Benjamin B. Wagner and Linda Harter: Why our justice system requires effective representation for all

March 16, 2013 

Fifty years ago this week, the U.S. Supreme Court issued its opinion in Gideon v. Wainwright, a seminal case that brought lasting and positive change to the American criminal justice system.

Clarence Earl Gideon was arrested in Florida in June 1961, and charged with breaking into a pool hall to commit petty larceny. Gideon proclaimed his innocence and, being without the means to hire an attorney, asked the trial court to appoint one to represent him. That request was denied and Gideon was convicted and sentenced to five years in prison.

In a handwritten petition to the U.S. Supreme Court, Gideon argued that his conviction was invalid because he was not assisted by an attorney. The Supreme Court agreed, and in its opinion, issued March 18, 1963, ruled that the assistance of counsel was a fundamental right, and that indigent defendants in all states had the right to the appointment of counsel. Upon a retrial of his case, Clarence Gideon, assisted by a court-appointed attorney, was acquitted and released.

Today we take for granted that those accused of crimes are guaranteed the assistance of counsel, but this was not always the case. Those accused of crimes in England and the former colonies did not have a right to the appointment of defense counsel. The Sixth Amendment to the Constitution guaranteed defendants the right to the assistance of counsel, but did not require the appointment of counsel for those who could not afford it.

Our adversarial criminal justice system is founded on the notion that the truth-seeking function of criminal trials is facilitated when each side presents its best case before an impartial judge and jury.

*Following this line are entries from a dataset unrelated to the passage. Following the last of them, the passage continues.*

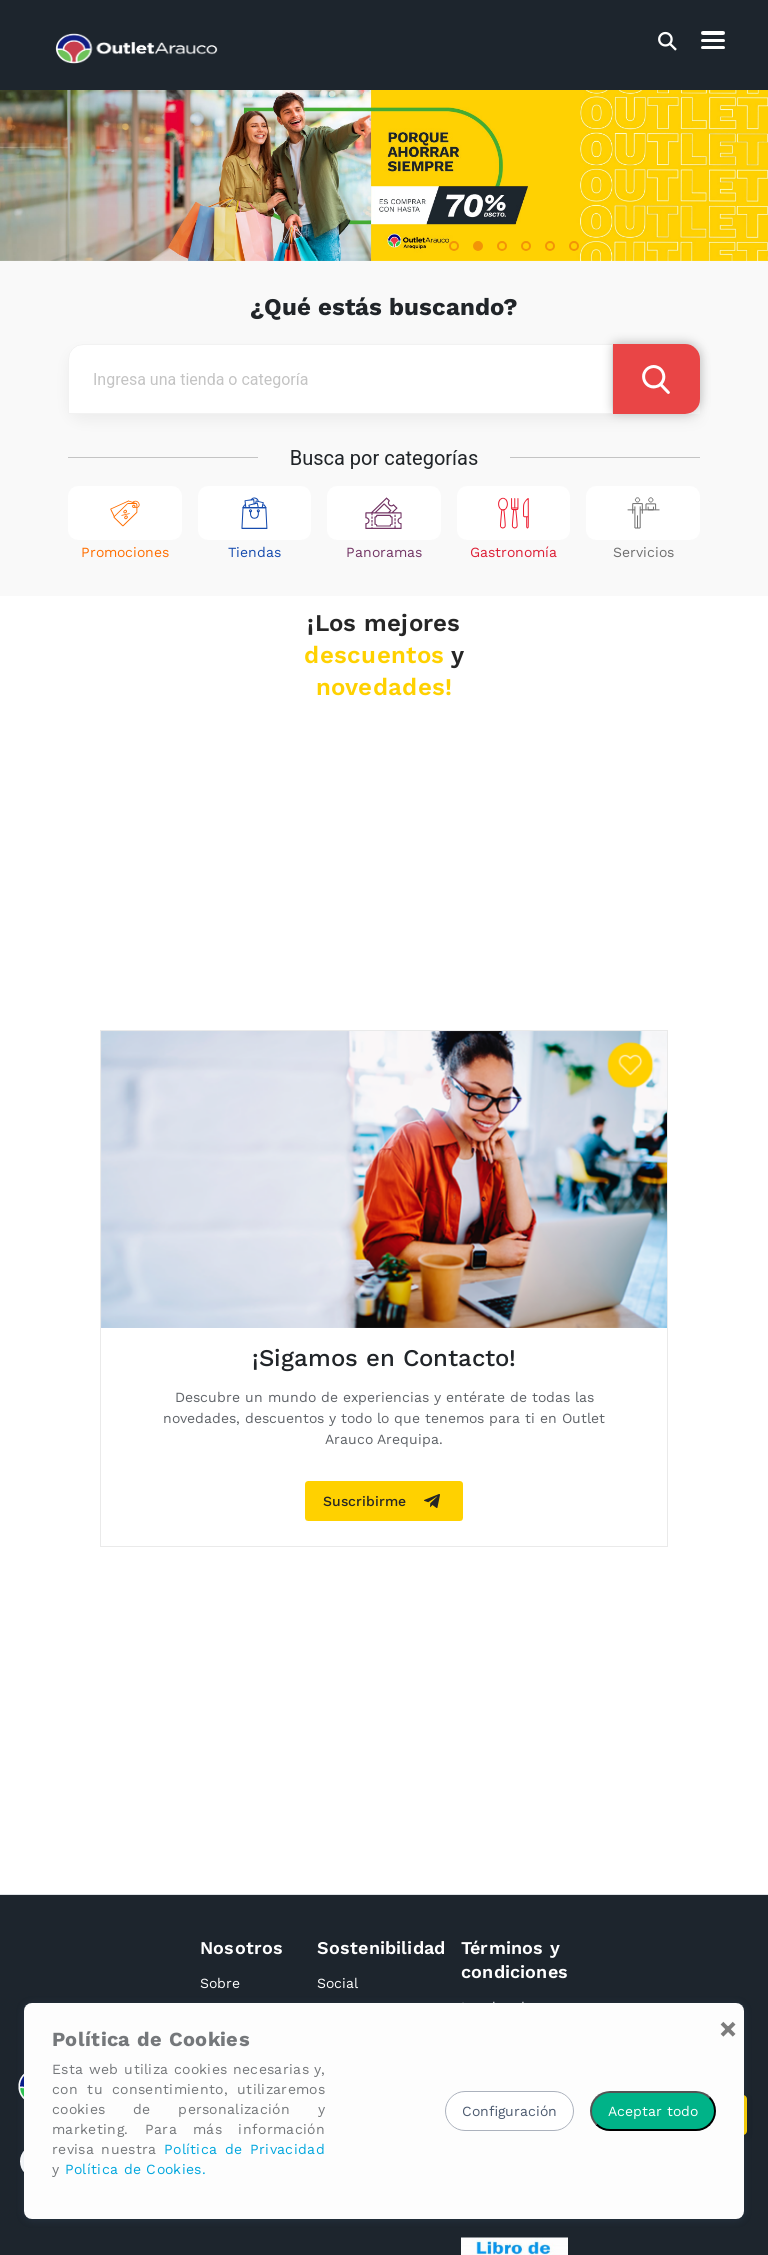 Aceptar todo (653, 2111)
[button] (454, 246)
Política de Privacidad (244, 2149)
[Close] (728, 2029)
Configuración (509, 2111)
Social (337, 1983)
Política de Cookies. (135, 2169)
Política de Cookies (151, 2039)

The ability to effectively present a case, however, can be fatally compromised without the assistance of counsel.

In Gideon, the Supreme Court observed that "in our adversary system of criminal justice, any person haled into court, who is too poor to hire a lawyer, cannot be assured a fair trial unless counsel is provided for him."

While far from perfect, the American justice system today is the envy of much of the world, largely because of its reputation for procedural fairness. That reputation is due in no small part to the right to appointed counsel in criminal cases established in the Gideon case.

The right to appointed counsel is more important now than it was 50 years ago. Far more defendants are being prosecuted than in the 1960s; the laws are more complex; and the nature of the evidence in criminal cases is more technical. But current budget challenges at both the state and federal level are squeezing the public defender agencies that carry out the mandate of Gideon.

Public defender agencies in California have been facing severe budget cuts, layoffs, and furloughs in recent years. Now the sequester -- across-the-board federal budget cuts that took effect this month -- is having a profound impact on those who represent defendants in federal criminal cases.

In the Eastern District of California -- a district that stretches from the Los Angeles County line to the Oregon border and is home to 7.5 million people -- indigent defendants are represented by the Office of the Federal Public Defender and a panel of private attorneys who accept appointment to federal cases. Already lean budgets for those services are being cut further.

Ensuring that defendants in criminal cases receive effective representation is not just a concern of the defense bar.

All participants in the criminal justice system, and those who care about it, seek to avoid miscarriages of justice of the sort that are more likely in cases where defendants have not had adequate access to quality defense counsel.

As a federal prosecutor and a federal defender, we share an appreciation for the importance of access to effective defense counsel.

The role of the prosecutor, after all, is not to win cases, but to do justice.

Even in cases where defendants are rightly convicted, claims of ineffective assistance of counsel can lead to convictions being reversed, increasing costs and decreasing the efficiency of the system.

The U.S. Department of Justice is taking steps to ensure that the rights established in Gideon are real and effective.

Through its Access to Justice Initiative, it is working to promote increased representation of indigent defendants. The department has made grants available to strengthen indigent defense programs, to fund litigation of certain post-conviction innocence claims, and to provide loan repayment assistance to public defenders.

The research arm of the department is funding projects that examine issues arising from the representation of juveniles and those with mental health disorders.

More needs to be done. Effective indigent defense is not a luxury; it is critical to the success of our justice system. On the 50th anniversary of Gideon, we should reaffirm the notion that a fair criminal justice system requires effective representation for all defendants, and urge our representatives and policy makers to protect the fundamental right to counsel that the Supreme Court so loudly proclaimed five decades ago.

Wagner is the United States attorney for the Eastern District of California. Harter is the chief assistant federal defender for the Eastern District of California.